The AMF made the ruling public on Thursday following a meeting of its 16-member committee, but only published a detailed statement more than 24 hours later.
The eagerly awaited decision was the latest twist in a saga that began when LVMH surprised markets in October by revealing it had acquired a 17.1 percent share of the luxury firm’s capital through cash-settled equity swaps, a stake it boosted to 20.2 percent last month. The AMF is separately examining whether LVMH violated market rules by buying the shares via equity derivatives.
Though LVMH chairman and chief executive officer Bernard Arnault has said he is not seeking full control of the maker of Birkin handbags and silk scarves, Hermès has vowed to protect itself from what it considers an unwelcome suitor.
The Dumas, Puech and Guerrand families collectively own more than 70 percent of the shares in Hermès International, a limited partnership structure that guarantees they keep control of management. Still, they want to reinforce that by grouping more than 50 percent of the capital into a nonlisted holding company.
This would normally oblige the luxury firm to launch an offer for the remaining shares, since it would be crossing the threshold of one-third of capital or voting rights. Hermès had asked the AMF for an exemption on the grounds that the family effectively controls the company already.

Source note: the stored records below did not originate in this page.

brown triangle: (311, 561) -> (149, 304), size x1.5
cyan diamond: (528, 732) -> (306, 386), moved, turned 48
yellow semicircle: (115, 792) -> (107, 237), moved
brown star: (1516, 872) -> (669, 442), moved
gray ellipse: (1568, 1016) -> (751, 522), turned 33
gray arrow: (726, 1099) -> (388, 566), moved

Colette Neuville, president of the French Association for Minority Shareholders (ADAM), said she would appeal the AMF decision on the grounds that it penalizes holders of the less than 10 percent of the company’s capital that is freely traded — a process that is likely to delay the creation of the holding company by several months.

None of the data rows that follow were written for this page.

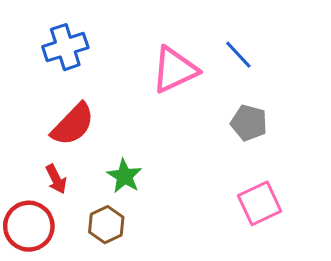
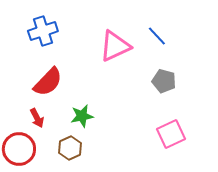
green star: (124, 176) -> (82, 116), turned 30

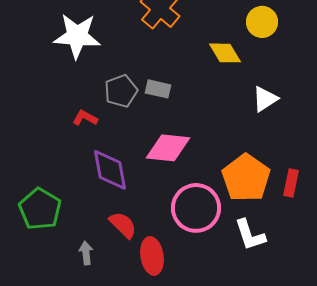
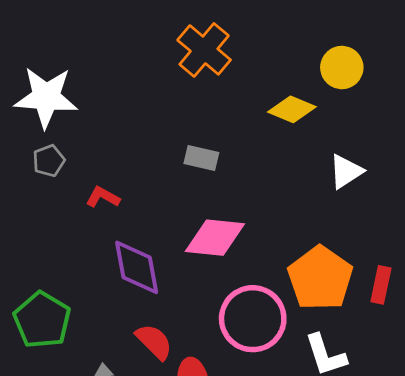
white star: (77, 36) -> (46, 97), moved
yellow diamond: (225, 53) -> (292, 109), turned -36
gray pentagon: (121, 91) -> (49, 161), moved, size x0.7

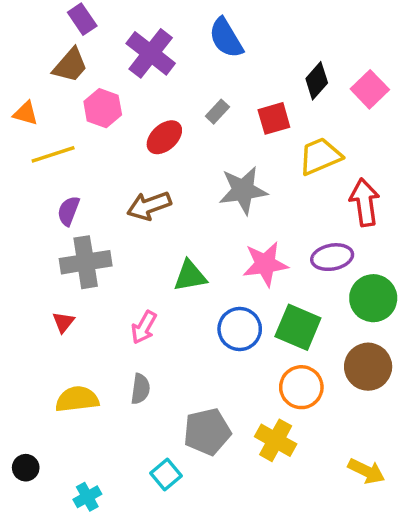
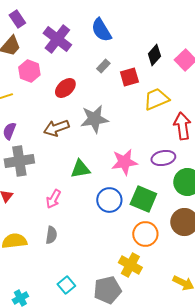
gray rectangle: (217, 112) -> (103, 66), moved
gray star: (243, 190) -> (94, 119), moved
gray pentagon: (207, 432) -> (107, 290), moved

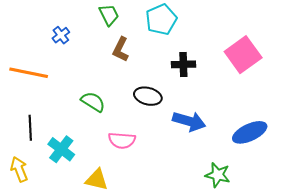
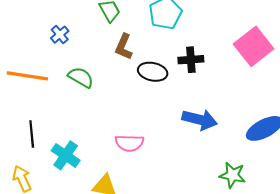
black ellipse: (148, 96) -> (153, 72), moved
green semicircle: (93, 102) -> (81, 77), moved

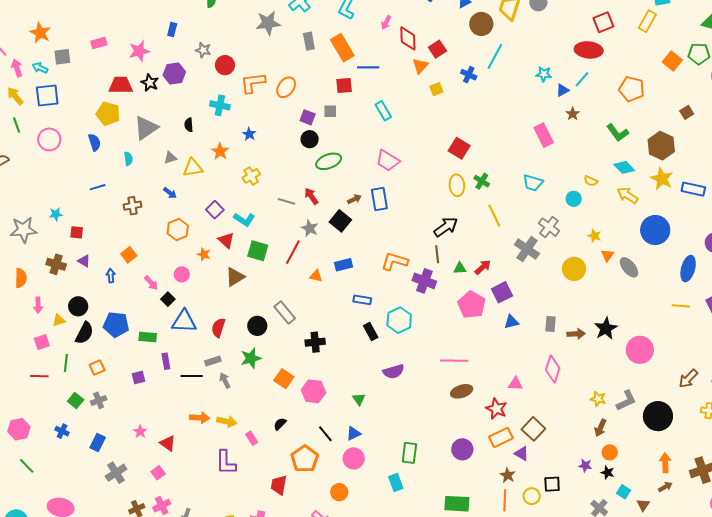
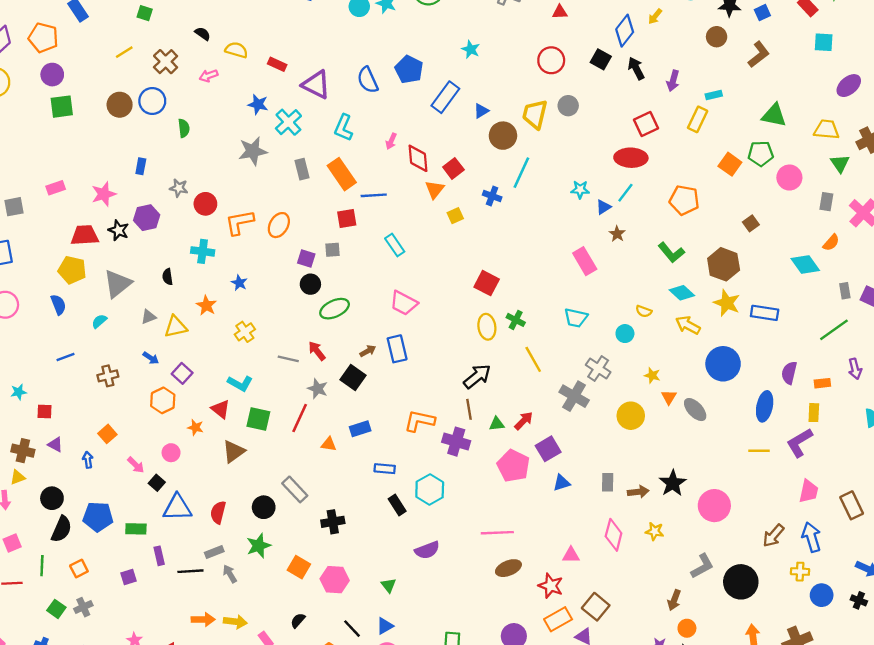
cyan semicircle: (128, 159) -> (99, 321), turned -120
purple square: (215, 210) -> (182, 373), moved
yellow triangle: (59, 320) -> (18, 477), moved
yellow star: (598, 399) -> (655, 531), moved

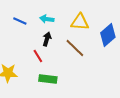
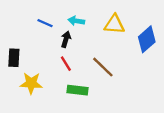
black arrow: (47, 39) -> (66, 39), moved
brown line: (75, 48) -> (103, 67), moved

The AMF said it was aware of ADAM’s objections but had nonetheless ruled in favor of Hermès because it considered that the 52 family members who filed the request effectively control the company.
“They are acting together like a family group in unison according to the provisions of article L. 233-10 of the French Commercial Code for the implementation of a single policy and control the Hermès company together,” it said in the conclusion of the densely worded, five-page ruling.

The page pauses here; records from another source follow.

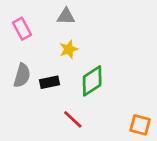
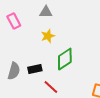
gray semicircle: (22, 75) -> (14, 71), moved
black rectangle: (49, 82) -> (35, 69), moved

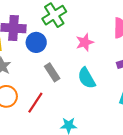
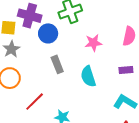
red line: (35, 103) -> (35, 102), moved

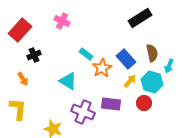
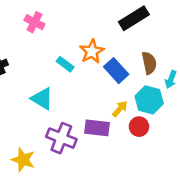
orange star: (102, 68) -> (92, 51), moved
yellow arrow: (130, 81) -> (120, 109), moved

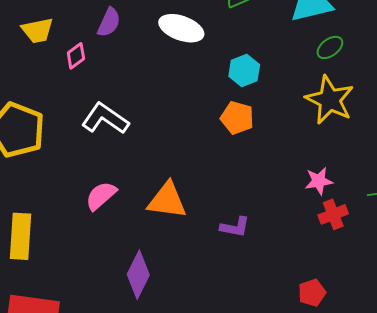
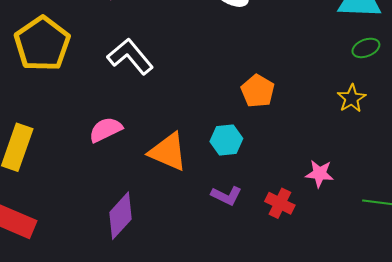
cyan hexagon: (244, 71) -> (226, 140), moved
yellow star: (330, 100) -> (352, 98), size x0.6
red cross: (333, 214) -> (280, 203), moved, turned 32

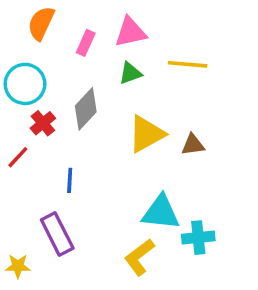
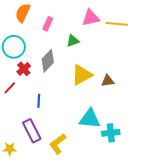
pink triangle: (130, 32) -> (91, 18), moved
yellow line: (188, 64) -> (117, 24), moved
yellow L-shape: (139, 257) -> (58, 144), moved

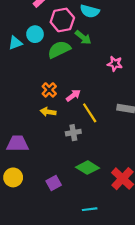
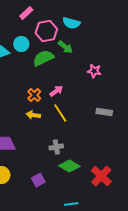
pink arrow: (73, 95) -> (56, 91), moved
yellow line: (90, 113) -> (60, 113), moved
gray cross: (73, 133) -> (56, 147), moved

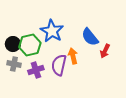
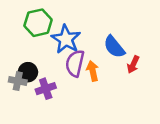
black circle: (13, 44) -> (28, 72), moved
green hexagon: (30, 45) -> (38, 23), moved
purple semicircle: (59, 65) -> (75, 63), moved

The document detailed for the first time the 52 family members who have requested to group their shares. They include Bertrand Puech, executive chairman of Emile Hermès Sarl, which represents the family shareholders; Pierre-Alexis Dumas, creative director at Hermès, and Guillaume de Seynes, executive vice president.
This group holds 62.85 percent of the capital and 71.86 percent of voting rights, the AMF said. No single member holds more than 6.3 percent of capital or 7 percent of voting rights, it added. The group includes 33 people who are involved in managing the company in various capacities.
The holding company will group 50.2 percent of the company’s capital and will have priority purchasing rights on the remaining shares held by the 52-member group — some 12.6 percent of capital, the ruling said. It confirmed that, including family members who had not joined in the request, Hermès descendants hold more than 70 percent of capital.